Keeping funds in Treasuries was no place for returns. So, money and capital went crusading for the whole of the 2010s, when it “seemed” anything was possible. Sri Lanka too seemed to engage in economic swashbuckling decoupled from returns, or any solid development aims. Overseas, it went really mad. After all, what a combination: rates were zero, homes were affordable, and credit was plentiful for everyone
Call it “passion” if you prefer. It doesn’t need the unsavoury imbalance that “greed” can metastasize into. But that’s an ethic.
This humbug “effective altruism” is rhetoric and spin. Bankman-Fried was “inventing” value by getting everyone to jump on board. After saying half of everyone on earth should be taking “meds” because they “make your life better,” he admitted to Bloomberg reporter Matt Levine that you build a box and if everyone says it’s worth a billion it is.
Levine suggested that it was a Ponzi scheme. Bankman-Fried said, “I think that’s a pretty reasonable response…that’s one framing of this. And I think there’s a depressing amount of validity.” And that is the “depressing” anthem of our times.
But the “holiness” soon evaporated as liquidity dried up as explained, in all directions and 14 years of cheap money made possible by Fed-induced zero interest rates that had liquidity literally pelting us from all sides, started tightening and so it all began to unravel.
mRNA products by the top pharma advertisers clearly didn’t work as “advertised” and now this, it is a low tide for veracity or media credibility alas.
Capitalism needs to achieve aims and create real value. “Give unto Caesar what is Caesar’s and give unto God what is God’s” is the sage scriptural injunction. And perhaps the twain should meet carefully, and judiciously.
Davos, Clinton Global, are where advertisers, not thought leaders, show up to peddle their wares, enshrined in woke vacuities these days. This is not “effective” altruism. This is social corrosion and pathology.
Someone summarised this and it is heartbreakingly true – and this is what countries worldwide must emerge from and certainly developing countries must commit to a different value model.
After all, if you steal $ 50 of goods, you will (rightly) end up facing legal consequences. But admit, as Sam Bankman-Fried has, to essentially “robbing” 5 million people, and if you are properly connected, law enforcement will “consider” if any laws were broken.
There are things that are broken here.

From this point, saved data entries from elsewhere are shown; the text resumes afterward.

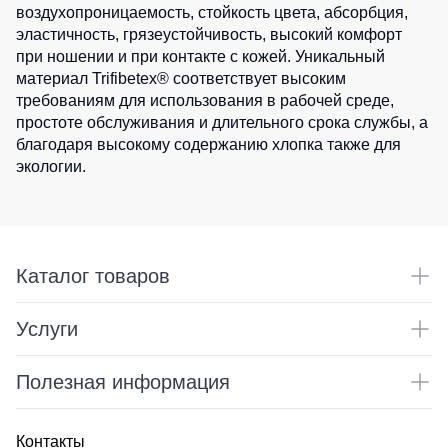
воздухопроницаемость, стойкость цвета, абсорбция,
эластичность, грязеустойчивость, высокий комфорт
при ношении и при контакте с кожей. Уникальный
материал Trifibetex® соответствует высоким
требованиям для использования в рабочей среде,
простоте обслуживания и длительного срока службы, а
благодаря высокому содержанию хлопка также для
экологии.
Каталог товаров
Услуги
Полезная информация
Контакты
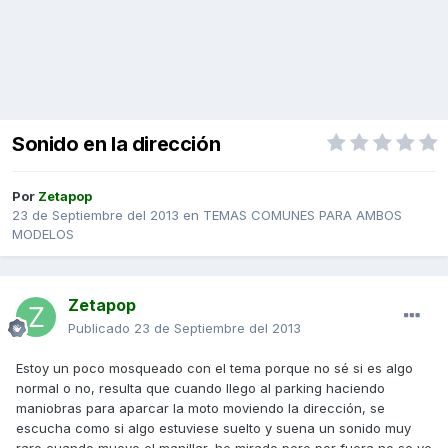
Sonido en la dirección
Por
Zetapop
23 de Septiembre del 2013
en
TEMAS COMUNES PARA AMBOS
MODELOS
Zetapop
Publicado
23 de Septiembre del 2013
Estoy un poco mosqueado con el tema porque no sé si es algo
normal o no, resulta que cuando llego al parking haciendo
maniobras para aparcar la moto moviendo la dirección, se
escucha como si algo estuviese suelto y suena un sonido muy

And sane societies, progressive societies, must decide to put them back together. More than economic solvency is at stake. These are the moorings of civilisation. And we had best paint and empower the civilisation we want to add to, and for our children to inherit.
(The writer is the founder and CEO of EPL Global and founder of Sensei Lanka, a global consultant with over 30 years strategic leadership experience and now, since March 2020, a globally recognised COVID researcher and commentator.)